December 8, 2009
BANGKOK (AFP) - Malaysian Prime Minister Najib Razak began his first official visit to Thailand Tuesday, a landmark trip focused on easing tensions in the restive southern border area of the country.
His Thai counterpart, Abhisit Vejjajiva, is due to officially welcome the Malaysia premier to Government House before the two men begin talks in the early afternoon.
Abhisit will host a banquet in Najib's honour on Tuesday evening and on Wednesday the two leaders will travel to Thailand's far south region where a six-year separatist insurgency has claimed more than 4,000 lives.
Abhisit has visited the area once since becoming premier a year ago.
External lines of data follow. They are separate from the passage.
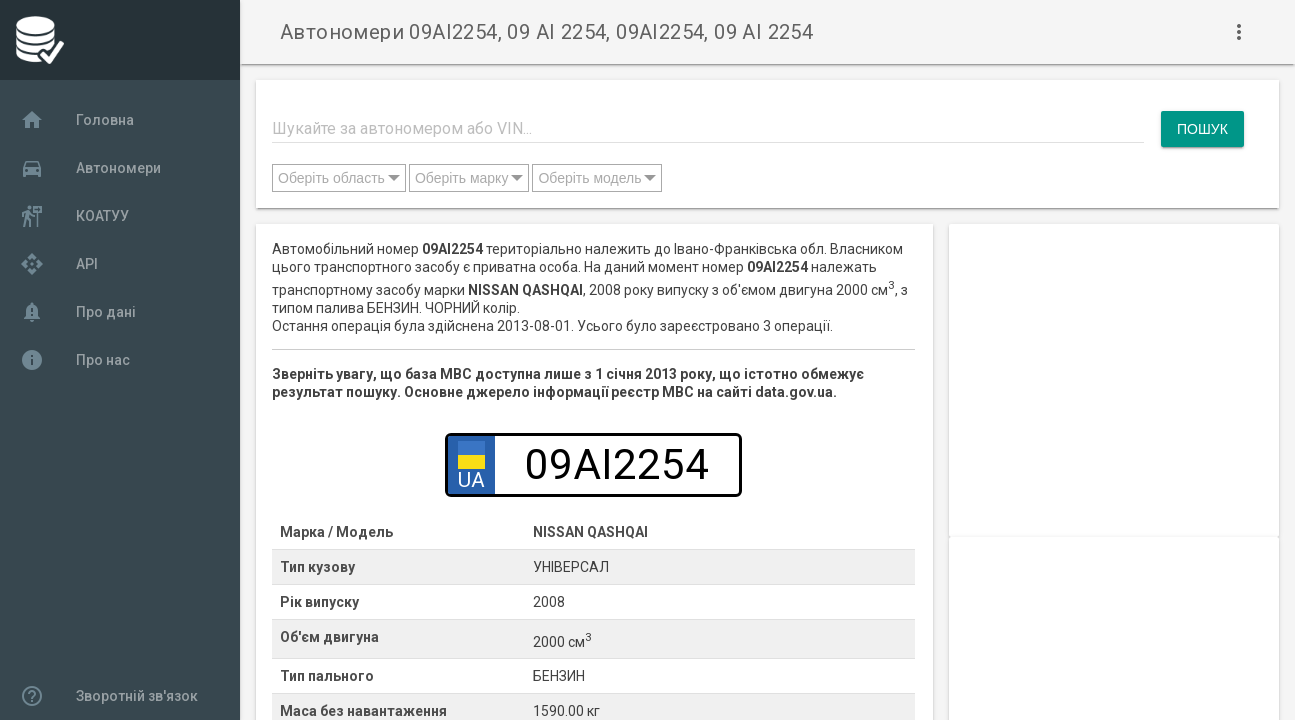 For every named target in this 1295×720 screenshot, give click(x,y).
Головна (77, 120)
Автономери (90, 168)
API (59, 264)
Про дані (78, 312)
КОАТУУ (74, 216)
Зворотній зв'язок (109, 696)
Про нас (75, 360)
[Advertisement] (1114, 349) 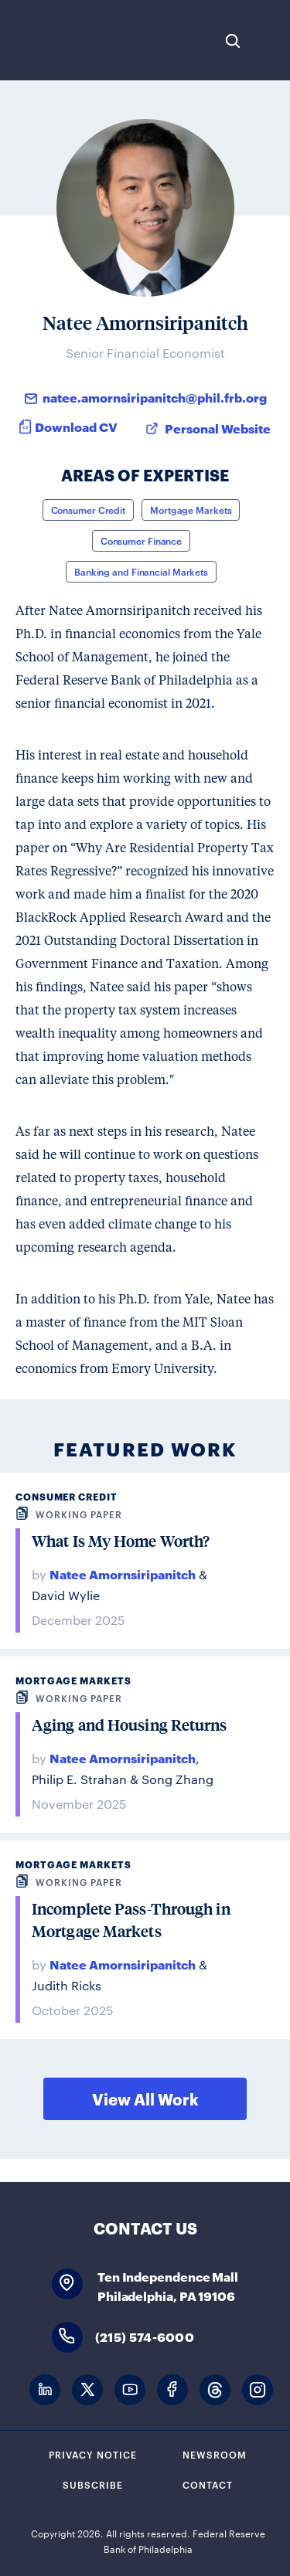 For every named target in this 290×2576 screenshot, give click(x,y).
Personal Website (218, 428)
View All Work (145, 2098)
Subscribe (93, 2484)
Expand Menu (270, 41)
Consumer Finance (141, 540)
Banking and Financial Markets (141, 571)
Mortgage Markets (190, 509)
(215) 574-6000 (144, 2336)
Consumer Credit (88, 509)
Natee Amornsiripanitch (122, 1573)
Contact (208, 2484)
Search (232, 41)
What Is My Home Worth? (121, 1541)
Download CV (76, 426)
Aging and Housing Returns (129, 1725)
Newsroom (215, 2454)
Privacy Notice (93, 2454)
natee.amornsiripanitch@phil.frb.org (155, 397)
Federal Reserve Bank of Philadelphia (63, 40) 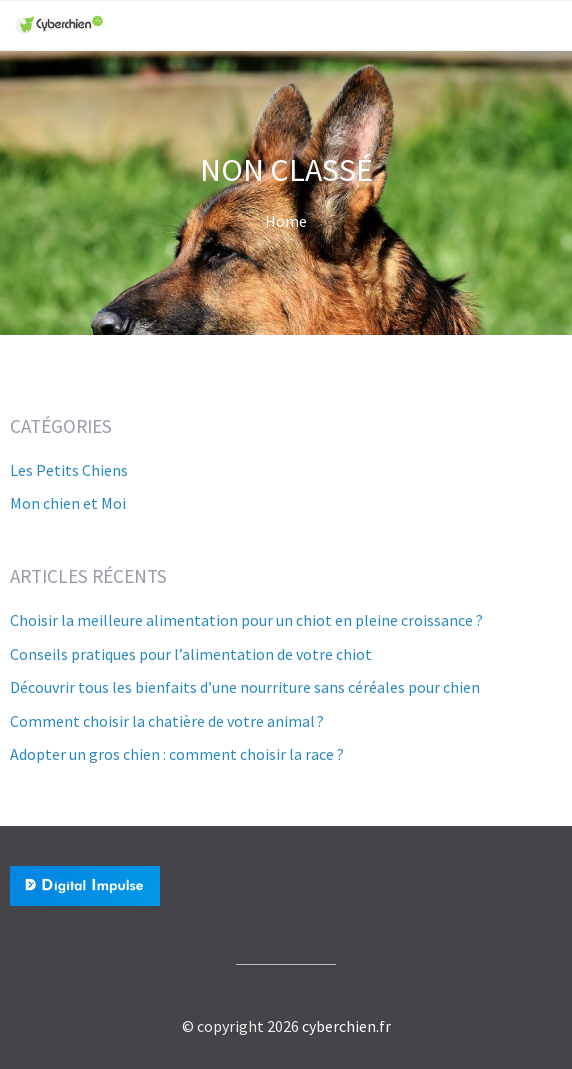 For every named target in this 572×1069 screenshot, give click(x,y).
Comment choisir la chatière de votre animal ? (167, 721)
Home (286, 221)
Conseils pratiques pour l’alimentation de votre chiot (191, 654)
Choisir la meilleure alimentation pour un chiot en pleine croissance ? (246, 620)
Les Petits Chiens (69, 470)
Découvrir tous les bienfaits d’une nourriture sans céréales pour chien (245, 687)
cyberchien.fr (346, 1026)
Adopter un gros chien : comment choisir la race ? (177, 754)
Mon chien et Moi (68, 503)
This trip will include visits to two schools, one government-run and one Islamic, and Thailand would like to learn from Malaysia's success with its moderate Muslim education system, said deputy prime minister Suthep Thaugsuban.
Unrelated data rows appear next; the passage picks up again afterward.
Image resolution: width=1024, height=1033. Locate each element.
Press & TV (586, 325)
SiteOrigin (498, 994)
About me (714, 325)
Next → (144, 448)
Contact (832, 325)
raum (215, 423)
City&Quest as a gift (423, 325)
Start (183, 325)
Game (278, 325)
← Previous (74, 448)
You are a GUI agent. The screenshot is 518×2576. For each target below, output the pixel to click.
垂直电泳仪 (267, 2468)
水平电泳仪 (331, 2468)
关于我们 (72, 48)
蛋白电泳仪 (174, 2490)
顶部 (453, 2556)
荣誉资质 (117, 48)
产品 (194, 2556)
"The Malaysian prime minister will visit the southern region tomorrow. Thailand expects cooperation from Malaysia on the success of its bilingual Islamic school system," Suthep told reporters.
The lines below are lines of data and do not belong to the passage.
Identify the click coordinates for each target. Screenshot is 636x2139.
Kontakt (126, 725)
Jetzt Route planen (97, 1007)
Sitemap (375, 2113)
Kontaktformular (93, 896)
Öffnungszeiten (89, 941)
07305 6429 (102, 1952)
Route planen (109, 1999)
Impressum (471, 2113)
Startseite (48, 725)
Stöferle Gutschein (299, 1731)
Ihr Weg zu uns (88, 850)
Tensions have simmered in the mainly Muslim Thai region, formerly an autonomous Malay Muslim sultanate, since it was annexed in 1902 by mainly Buddhist Thailand. The latest spate of violence erupted in January 2004.
On Monday, a powerful bomb hidden in a motorcycle ripped through a market in Narathiwat province, where the two premiers are scheduled to visit, killing two people and wounding nine others.
Thai army chief General Anupong Paojinda travelled to the region on Sunday to prepare security arrangements for the two leaders.
Najib and Abhisit will fly to Narathiwat on Wednesday, visiting two boarding schools, a handicraft village and a so-called "widow village" that shelters some 140 families affected by the unrest.
They will also attend the renaming of a "friendship bridge" spanning the countries' river border.
Thailand has in the past accused Malaysia of failing to prevent insurgents criss-crossing the porous 650-kilometre (400 mile) border.
But since Najib came to power in April the rhetoric has softened. In October he called on Thailand to offer "some form" of autonomy to the restive region, a proposal backed by Abhisit, who called it the "right approach".